[Opening Input section]

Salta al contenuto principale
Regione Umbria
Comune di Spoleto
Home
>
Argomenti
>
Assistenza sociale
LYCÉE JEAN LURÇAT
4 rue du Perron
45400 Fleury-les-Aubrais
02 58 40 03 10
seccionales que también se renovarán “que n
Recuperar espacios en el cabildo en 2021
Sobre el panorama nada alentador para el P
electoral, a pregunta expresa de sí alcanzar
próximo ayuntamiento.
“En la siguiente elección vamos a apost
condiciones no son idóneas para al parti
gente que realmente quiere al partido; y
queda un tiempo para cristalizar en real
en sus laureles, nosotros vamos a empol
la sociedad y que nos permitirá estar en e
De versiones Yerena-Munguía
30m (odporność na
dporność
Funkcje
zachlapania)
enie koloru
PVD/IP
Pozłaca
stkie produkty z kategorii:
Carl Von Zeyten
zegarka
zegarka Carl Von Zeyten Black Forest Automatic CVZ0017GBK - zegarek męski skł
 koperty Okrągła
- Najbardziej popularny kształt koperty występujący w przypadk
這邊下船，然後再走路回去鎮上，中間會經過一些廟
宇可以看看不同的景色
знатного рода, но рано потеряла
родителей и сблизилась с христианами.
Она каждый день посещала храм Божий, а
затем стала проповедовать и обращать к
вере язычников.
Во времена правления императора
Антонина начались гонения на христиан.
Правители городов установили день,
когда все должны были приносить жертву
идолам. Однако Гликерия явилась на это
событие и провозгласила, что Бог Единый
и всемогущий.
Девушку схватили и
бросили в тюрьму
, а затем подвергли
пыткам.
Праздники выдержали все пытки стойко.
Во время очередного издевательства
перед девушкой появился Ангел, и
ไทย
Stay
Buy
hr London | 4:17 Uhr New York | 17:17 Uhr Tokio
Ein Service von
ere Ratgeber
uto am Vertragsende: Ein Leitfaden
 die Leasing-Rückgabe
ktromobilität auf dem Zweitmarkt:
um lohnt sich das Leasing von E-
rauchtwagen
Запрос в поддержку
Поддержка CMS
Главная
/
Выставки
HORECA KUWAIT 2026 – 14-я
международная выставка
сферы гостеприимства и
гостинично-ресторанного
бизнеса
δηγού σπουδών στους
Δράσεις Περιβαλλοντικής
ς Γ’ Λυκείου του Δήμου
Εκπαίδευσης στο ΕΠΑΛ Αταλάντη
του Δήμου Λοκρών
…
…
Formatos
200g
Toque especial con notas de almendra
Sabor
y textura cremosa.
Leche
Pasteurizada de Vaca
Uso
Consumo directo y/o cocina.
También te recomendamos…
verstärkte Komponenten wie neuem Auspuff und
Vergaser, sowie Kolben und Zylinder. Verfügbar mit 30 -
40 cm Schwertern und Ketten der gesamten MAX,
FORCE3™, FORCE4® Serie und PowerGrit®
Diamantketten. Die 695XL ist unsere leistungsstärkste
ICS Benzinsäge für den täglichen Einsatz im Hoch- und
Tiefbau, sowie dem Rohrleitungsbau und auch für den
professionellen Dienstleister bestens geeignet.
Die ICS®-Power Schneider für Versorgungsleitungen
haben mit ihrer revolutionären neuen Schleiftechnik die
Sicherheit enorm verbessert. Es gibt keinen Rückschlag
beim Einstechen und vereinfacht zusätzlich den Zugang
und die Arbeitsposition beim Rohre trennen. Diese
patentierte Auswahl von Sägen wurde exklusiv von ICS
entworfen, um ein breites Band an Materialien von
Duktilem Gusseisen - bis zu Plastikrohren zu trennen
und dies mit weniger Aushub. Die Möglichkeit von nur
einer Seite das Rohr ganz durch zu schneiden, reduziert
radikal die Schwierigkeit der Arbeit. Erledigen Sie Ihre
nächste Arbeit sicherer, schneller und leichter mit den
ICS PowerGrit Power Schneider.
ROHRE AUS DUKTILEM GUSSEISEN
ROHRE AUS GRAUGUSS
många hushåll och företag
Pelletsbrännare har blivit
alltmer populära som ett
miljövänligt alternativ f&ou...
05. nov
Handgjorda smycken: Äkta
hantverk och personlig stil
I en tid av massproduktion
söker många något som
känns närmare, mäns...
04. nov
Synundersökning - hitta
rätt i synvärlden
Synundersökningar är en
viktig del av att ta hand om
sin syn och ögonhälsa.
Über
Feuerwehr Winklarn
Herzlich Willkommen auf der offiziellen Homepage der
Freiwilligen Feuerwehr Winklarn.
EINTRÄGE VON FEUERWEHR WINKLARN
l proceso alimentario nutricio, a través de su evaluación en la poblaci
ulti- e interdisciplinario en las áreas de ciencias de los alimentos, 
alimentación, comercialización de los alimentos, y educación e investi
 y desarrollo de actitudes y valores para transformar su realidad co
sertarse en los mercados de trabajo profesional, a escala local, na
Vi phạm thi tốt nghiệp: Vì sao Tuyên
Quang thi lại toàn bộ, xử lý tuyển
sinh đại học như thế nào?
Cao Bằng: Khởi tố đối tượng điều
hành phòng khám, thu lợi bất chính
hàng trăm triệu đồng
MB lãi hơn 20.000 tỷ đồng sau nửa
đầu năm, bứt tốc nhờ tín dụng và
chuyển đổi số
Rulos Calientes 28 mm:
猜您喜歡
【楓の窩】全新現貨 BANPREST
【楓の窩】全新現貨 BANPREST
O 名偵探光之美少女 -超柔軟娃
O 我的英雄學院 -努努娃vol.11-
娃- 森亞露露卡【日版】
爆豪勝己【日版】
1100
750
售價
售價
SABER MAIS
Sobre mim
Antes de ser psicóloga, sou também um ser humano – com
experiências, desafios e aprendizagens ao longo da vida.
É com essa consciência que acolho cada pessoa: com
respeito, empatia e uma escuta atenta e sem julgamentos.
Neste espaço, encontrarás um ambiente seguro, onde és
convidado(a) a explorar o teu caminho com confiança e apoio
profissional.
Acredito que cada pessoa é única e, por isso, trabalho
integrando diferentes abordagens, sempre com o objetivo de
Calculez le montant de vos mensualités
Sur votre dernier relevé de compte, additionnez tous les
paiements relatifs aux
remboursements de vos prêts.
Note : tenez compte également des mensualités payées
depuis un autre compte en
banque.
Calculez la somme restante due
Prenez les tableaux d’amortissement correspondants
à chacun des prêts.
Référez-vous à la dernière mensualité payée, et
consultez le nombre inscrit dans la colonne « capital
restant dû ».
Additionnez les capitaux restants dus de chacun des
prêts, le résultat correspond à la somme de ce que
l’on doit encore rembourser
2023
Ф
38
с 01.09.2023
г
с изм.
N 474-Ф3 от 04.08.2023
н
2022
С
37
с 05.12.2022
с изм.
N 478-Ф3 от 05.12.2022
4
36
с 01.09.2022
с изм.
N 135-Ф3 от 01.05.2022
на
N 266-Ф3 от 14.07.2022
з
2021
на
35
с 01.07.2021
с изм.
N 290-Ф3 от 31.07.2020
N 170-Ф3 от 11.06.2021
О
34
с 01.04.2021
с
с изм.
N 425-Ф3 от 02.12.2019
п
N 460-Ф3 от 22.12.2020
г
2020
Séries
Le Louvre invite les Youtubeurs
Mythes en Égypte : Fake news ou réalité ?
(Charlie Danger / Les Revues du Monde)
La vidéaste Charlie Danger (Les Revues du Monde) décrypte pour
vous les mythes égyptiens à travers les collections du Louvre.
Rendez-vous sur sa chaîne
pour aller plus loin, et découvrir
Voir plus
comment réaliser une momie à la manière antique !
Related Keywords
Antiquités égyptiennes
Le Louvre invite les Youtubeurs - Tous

[Closing Input section]

Going down the listing above, begin printing at the line with "hantverk och personlig stil" and finish with the line with "É com essa consciência", exactly as they appear.

hantverk och personlig stil
I en tid av massproduktion
söker många något som
känns närmare, mäns...
04. nov
Synundersökning - hitta
rätt i synvärlden
Synundersökningar är en
viktig del av att ta hand om
sin syn och ögonhälsa.
Über
Feuerwehr Winklarn
Herzlich Willkommen auf der offiziellen Homepage der
Freiwilligen Feuerwehr Winklarn.
EINTRÄGE VON FEUERWEHR WINKLARN
l proceso alimentario nutricio, a través de su evaluación en la poblaci
ulti- e interdisciplinario en las áreas de ciencias de los alimentos, 
alimentación, comercialización de los alimentos, y educación e investi
 y desarrollo de actitudes y valores para transformar su realidad co
sertarse en los mercados de trabajo profesional, a escala local, na
Vi phạm thi tốt nghiệp: Vì sao Tuyên
Quang thi lại toàn bộ, xử lý tuyển
sinh đại học như thế nào?
Cao Bằng: Khởi tố đối tượng điều
hành phòng khám, thu lợi bất chính
hàng trăm triệu đồng
MB lãi hơn 20.000 tỷ đồng sau nửa
đầu năm, bứt tốc nhờ tín dụng và
chuyển đổi số
Rulos Calientes 28 mm:
猜您喜歡
【楓の窩】全新現貨 BANPREST
【楓の窩】全新現貨 BANPREST
O 名偵探光之美少女 -超柔軟娃
O 我的英雄學院 -努努娃vol.11-
娃- 森亞露露卡【日版】
爆豪勝己【日版】
1100
750
售價
售價
SABER MAIS
Sobre mim
Antes de ser psicóloga, sou também um ser humano – com
experiências, desafios e aprendizagens ao longo da vida.
É com essa consciência que acolho cada pessoa: com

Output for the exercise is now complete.